Deb jerked her thumb at a bloated and fly-bit corpse hanging from a tree. “Looters get strung up.”
“And them?” Christopher began to raise his hand, but Deb grabbed it.
“Don’t point,” she hissed. “They know you’re tourists because of the way you’re rubbernecking. But you’ve got a guide—that’s me—so they’ve decided you’re not trouble. Don’t change that.”
“Okay, okay!” Christopher pulled his hand back. “So who are they?”
“Special patrolmen,” Deb said quietly, not looking in the man’s direction. “Police commissioners have the power to appoint special patrolmen when there might be riots and suchlike. We only have the one commissioner now—” she didn’t specify what had happened to the others, “—and he used that power.” She shrugged. “They’re not so bad, I guess. They know what it is to be poor. Most of them aren’t bullies, especially after the commissioner hanged a couple who, ah, ‘overstepped their authority.’ There’s just so many of them, all snooping and prying, it makes a body nervous.”
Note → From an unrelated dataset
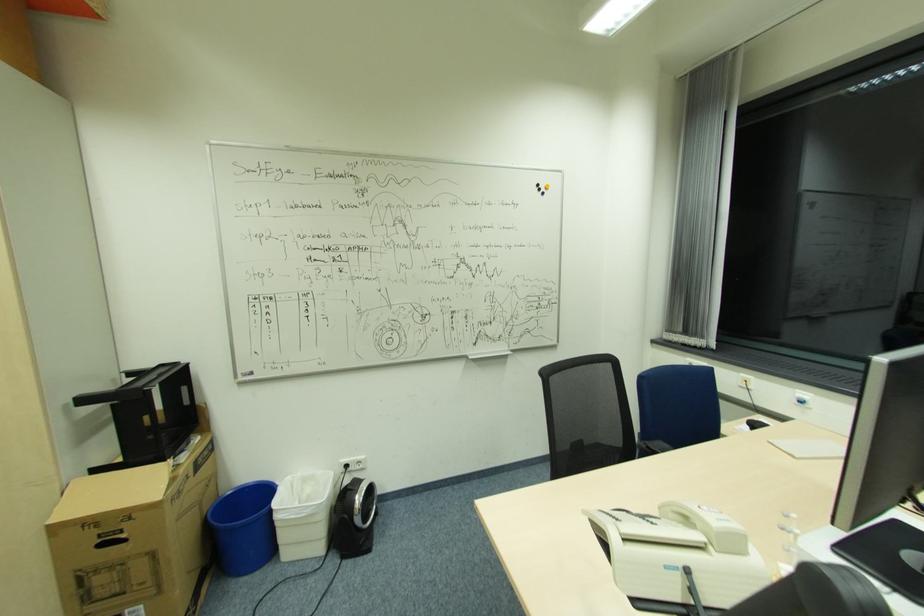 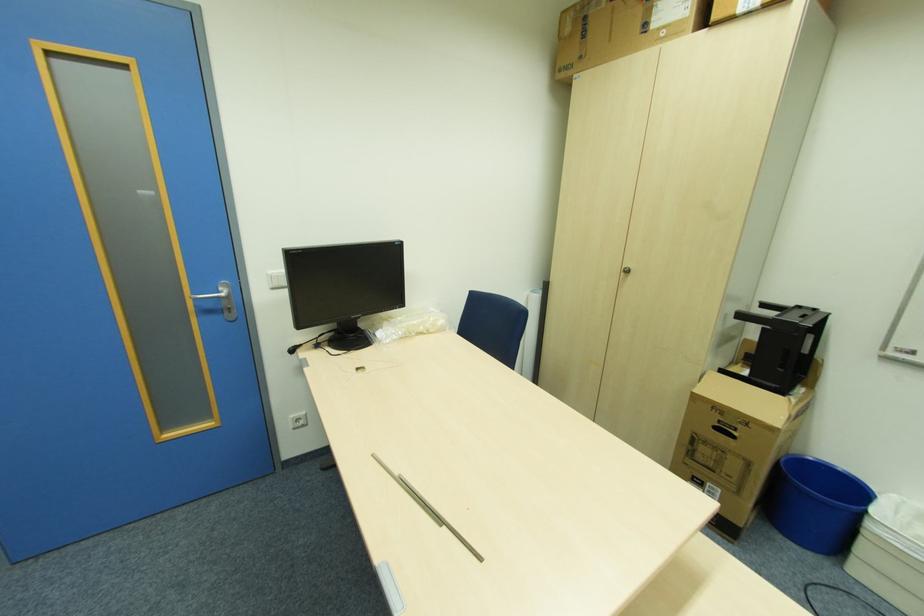 Find the pixel in the second image that matches point 131,517 in the first image.

(748, 424) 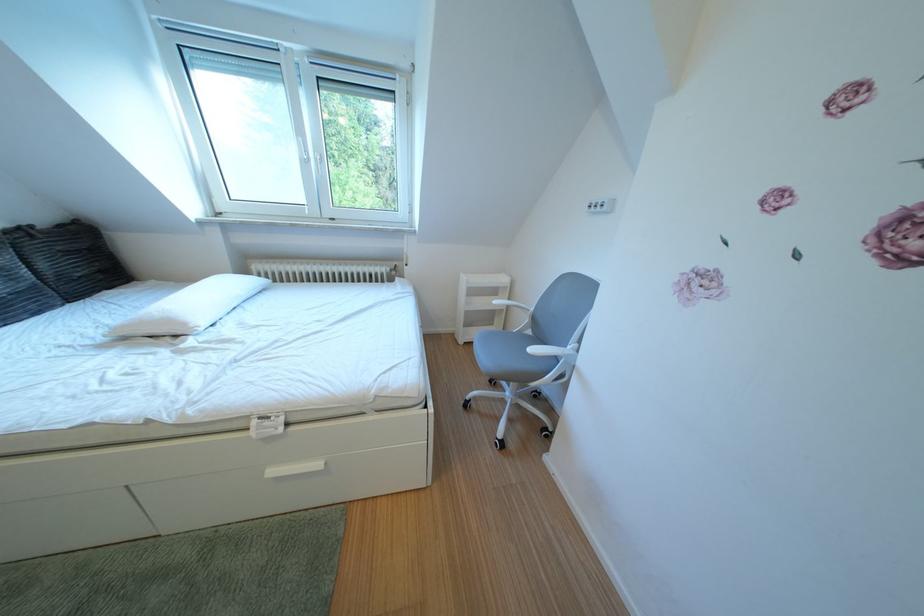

Particularly, Lacey thought, a body who hadn’t necessarily been on the right side of the law even in regular times. “Where did he get them all?” she asked. “Surely they wouldn’t just volunteer.”
“It’s not a bad choice. I volunteered to carry bricks out to the wall. You think I’m the volunteering type? People volunteer real fast when food is on the line. The corpse gang? Volunteers. The authorized salvagers? Volunteers—and I wish I could have gotten in that gang. I hear they can slip a little something in their pocket as long as it’s not contraband.”
Lacey blinked. “Compared to the corpse gang, I suppose the special patrolmen have a pleasant job.”
“Yeah, the special patrolmen have it pretty good. Worst they have to deal with is cracking skulls if there’s trouble. Most of them come from the street gangs so they’ve got no trouble with that.” She eyed a patrolman enviously. “They wouldn’t take the girls, though.”
Lacey refrained from comment.
“Anyway,” Deb said, “we’re almost there.”
“There where?”
“There where people moved. Once the corpse gang cleared out the apartments, if they left a zero chalked on the door, well, you could move right in. People feel more comfortable living near each other, instead of in a dead zone. More company, fewer memories. The stores followed. You’ll find ones that are actually open here. It feels like the city used to, except most of the neighbors are new. “ Deb chuckled harshly. “The new New York!”
“Where are we going?” After the reaction of the policeman at the wall, Lacey didn’t want to ask directly about the Mayor.
“The rail-line. The commissioner’s got some of the horsecars running again. They only run on a few of the lines they used to, but it’s better than walking. You won’t find a horse-drawn cab these days, not unless the cabbie’s extremely well-armed.”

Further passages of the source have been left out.